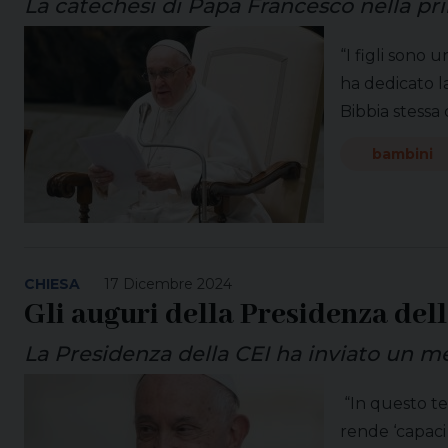
La catechesi di Papa Francesco nella pr
“I figli sono
ha dedicato la
Bibbia stessa
bambini
CHIESA
17 Dicembre 2024
Gli auguri della Presidenza del
La Presidenza della CEI ha inviato un 
“In questo te
rende ‘capaci 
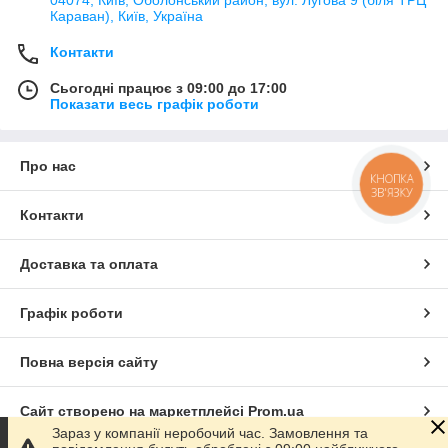
Караван), Київ, Україна
Контакти
Сьогодні працює з 09:00 до 17:00
Показати весь графік роботи
Про нас
КНОПКА
ЗВ'ЯЗКУ
Контакти
Доставка та оплата
Графік роботи
Повна версія сайту
Сайт створено на маркетплейсі
Prom.ua
Зараз у компанії неробочий час. Замовлення та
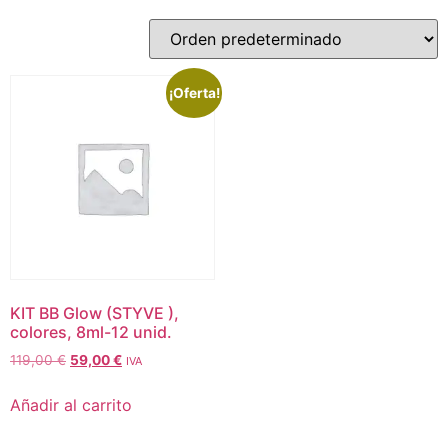
¡Oferta!
KIT BB Glow (STYVE ),
colores, 8ml-12 unid.
119,00
€
59,00
€
IVA
Añadir al carrito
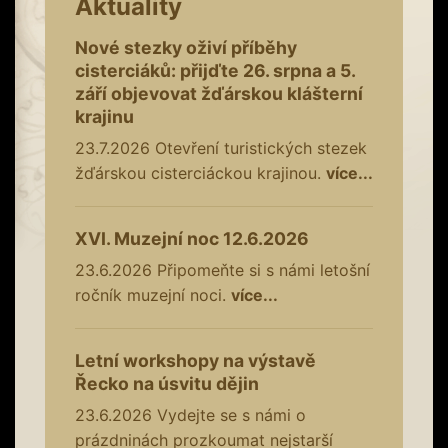
Aktuality
Nové stezky oživí příběhy
cisterciáků: přijďte 26. srpna a 5.
září objevovat žďárskou klášterní
krajinu
23.7.2026
Otevření turistických stezek
žďárskou cisterciáckou krajinou.
více...
XVI. Muzejní noc 12.6.2026
23.6.2026
Připomeňte si s námi letošní
ročník muzejní noci.
více...
Letní workshopy na výstavě
Řecko na úsvitu dějin
23.6.2026
Vydejte se s námi o
prázdninách prozkoumat nejstarší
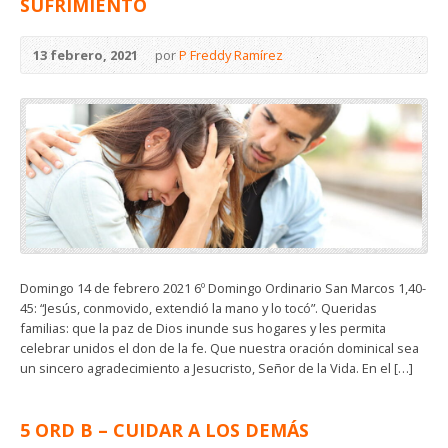
SUFRIMIENTO
13 febrero, 2021
por
P Freddy Ramírez
Domingo 14 de febrero 2021 6º Domingo Ordinario San Marcos 1,40-
45: “Jesús, conmovido, extendió la mano y lo tocó”. Queridas
familias: que la paz de Dios inunde sus hogares y les permita
celebrar unidos el don de la fe. Que nuestra oración dominical sea
un sincero agradecimiento a Jesucristo, Señor de la Vida. En el […]
5 ORD B – CUIDAR A LOS DEMÁS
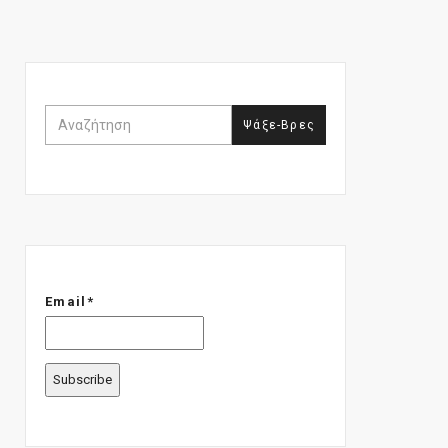
Email*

▬▬▬▬▬▬

### EXERCISE
Which of the lines above include the word "febrero"? Copy each of them.

### OUTPUT OF THE TASK
13 febrero, 2021
Domingo 14 de febrero 2021 6º Domingo Ordinario San Marcos 1,40-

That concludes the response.